(Work task)
Reproduce the records. Keep every word exact and include no images.

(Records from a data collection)
#####

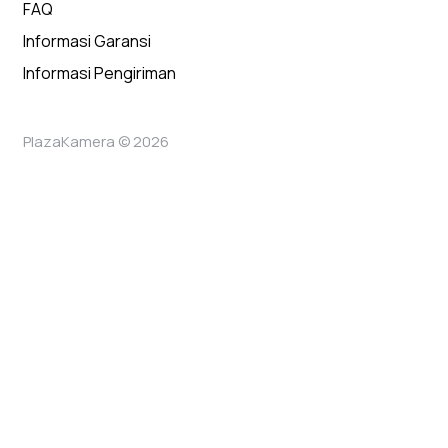
FAQ
Informasi Garansi
Informasi Pengiriman
PlazaKamera © 2026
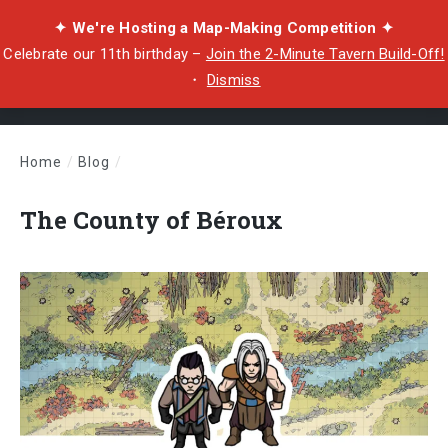
✦ We're Hosting a Map-Making Competition ✦
Celebrate our 11th birthday –
Join the 2-Minute Tavern Build-Off!
・
Dismiss
Home
/
Blog
/
The County of Béroux
The County of Béroux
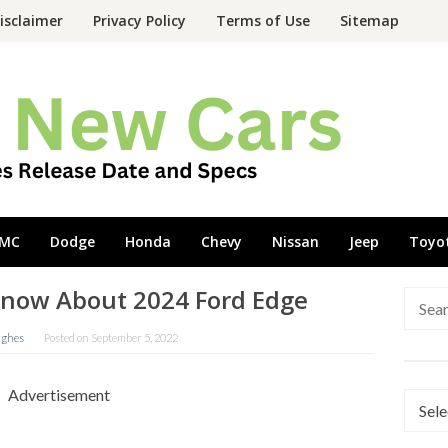
isclaimer
Privacy Policy
Terms of Use
Sitemap
MC
Dodge
Honda
Chevy
Nissan
Jeep
Toyo
Know About 2024 Ford Edge
Searc
for:
ughes
Posted on
September 5, 2022
Advertisement
Categ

#####

(Exercise solution)
FAQ
Informasi Garansi
Informasi Pengiriman
PlazaKamera © 2026
✦ We're Hosting a Map-Making Competition ✦
Celebrate our 11th birthday –
Join the 2-Minute Tavern Build-Off!
・
Dismiss
Home
/
Blog
/
The County of Béroux
The County of Béroux
isclaimer
Privacy Policy
Terms of Use
Sitemap
MC
Dodge
Honda
Chevy
Nissan
Jeep
Toyo
Know About 2024 Ford Edge
Searc
for:
ughes
Posted on
September 5, 2022
Advertisement
Categ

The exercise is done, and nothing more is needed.